Task to complete:
Word for word, give the data again without its pictures.

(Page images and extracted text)
* * *
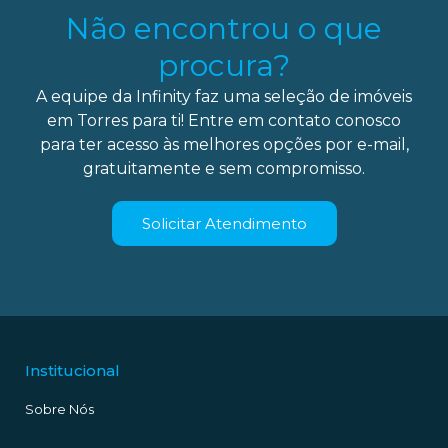
Não encontrou o que
procura?
A equipe da Infinity faz uma seleção de imóveis
em Torres para ti! Entre em contato conosco
para ter acesso às melhores opções por e-mail,
gratuitamente e sem compromisso.
Solicitar Atendimento
Institucional
Sobre Nós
* * *
Task output:
Não encontrou o que
procura?
A equipe da Infinity faz uma seleção de imóveis
em Torres para ti! Entre em contato conosco
para ter acesso às melhores opções por e-mail,
gratuitamente e sem compromisso.
Solicitar Atendimento
Institucional
Sobre Nós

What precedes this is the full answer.